属人化という言葉をご存知でしょうか?
属人とは
「その人に属する」こと。
法律用語で「人を基本として考えること」だそうです。
属人的とはその人に依拠する(頼る)ことです。
業務上、資格や経験・スキルにより当然ながら仕事は属人化してきます。
それ自体は悪い事ではなく、個々の能力を思う存分発揮してもらうためには必要なものです。
問題は、
特定の人にゆだねられた仕事を、その業務を担っている人が果たせなくなる場合です。
その人が戦線離脱した場合、その人しか知らない・出来ない業務があればあるほど、
引継ぎもままならぬ状態であれば、その先にはどえらい修羅場が待っています。
考えたくもない…。
資格業務であれば、有資格者であれば誰でも出来ることです。
変な話、変わりはいくらでもいるわけです。
しかし、組織の労務管理や人事を一手に引き受けていたり
業務手順や内容に誰よりも精通していていればいるほど、
それがマニュアル等の形となって残っていなければ、組織は大混乱です。
最悪の場合、空中分解です。
業務においてスペシャリストを育てることは必要なことですが、「その人がいないと・あの人ではないと」という状況は、組織運営の視点では些か不備があるように感じます。
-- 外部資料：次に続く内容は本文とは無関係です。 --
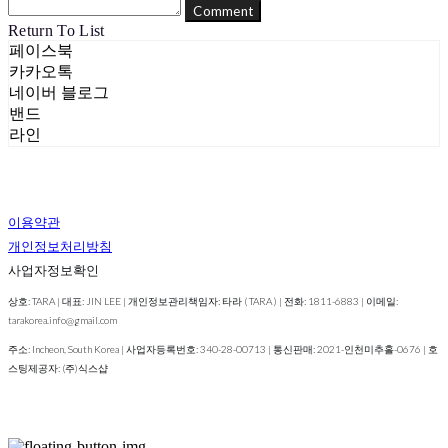
Comment
Return To List
페이스북
카카오톡
네이버 블로그
밴드
라인
이용약관
개인정보처리방침
사업자정보확인
상호: TARA | 대표: JIN LEE | 개인정보관리책임자: 타라 ( TARA ) | 전화: 1811-6883 | 이메일:
tarakorea.info@gmail.com
주소: Incheon, South Korea | 사업자등록번호:
340-28-00713
| 통신판매:
2021-인천미추홀-0676
| 호
스팅제공자: (주)식스샵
スペシャリストは一人でよいと安心していてはよろしくないのです。
【人に仕事をつける】だけではなく、
【仕事に人をつける】ことも先々考えていかないと。
そういった意味では、
次世代のスペシャリストを在籍中に育成していかねばなりません。
仮に不測の事態が生じ、引継ぎなし・マニュアルなし状態でいきなり新たな後任を指名されて恐悦至極に感じる人なんぞ要るはずもなく。
小さい組織だとこの傾向は強く感じます。
いわゆる、口頭伝承のみの育成です。
これは何かと問題が起きやすく。
マニュアルやルールが存在しないと、
人により言う事が異なる場合、新人は混乱します。
それを、防ぐ為のマニュアルです。
属人化ではなく標準化です。
誰でも分かる・出来る状態にすることです。
スペシャリストが作ったものであれば、
最大限のいいとこどりですから、多少のもたつきあれど質の良い仕事が早い段階でできるようになります。
「なんで誰もできない・知らないんだよ~」という周囲のストレス
「○○さん戻ってきて!」という不毛な懐古
「だからこうなる前にちゃんとしておけばよかったんだよ」という他責の傍観者達
こんな状況を少しでも減らしていくためには
ある程度の業務手順の明確化とマニュアル作成は必要不可欠です。
スペシャリストはいた方が良いに決まってますが、
「あの人でないと」のスペシャリストではなく
業務そのもの【仕事に人がつく】スペシャリストを育てることが
組織の責務だと改めて今思うことです。
「あの人」がいてもいなくても業務が滞らない組織が本来あるべき姿・形なのです。
それぞれの「あの人の良いことろ」を見倣える・取り入れられる組織作りを目指していけたらよいですね。
最後までお読みいただきありがとうございました。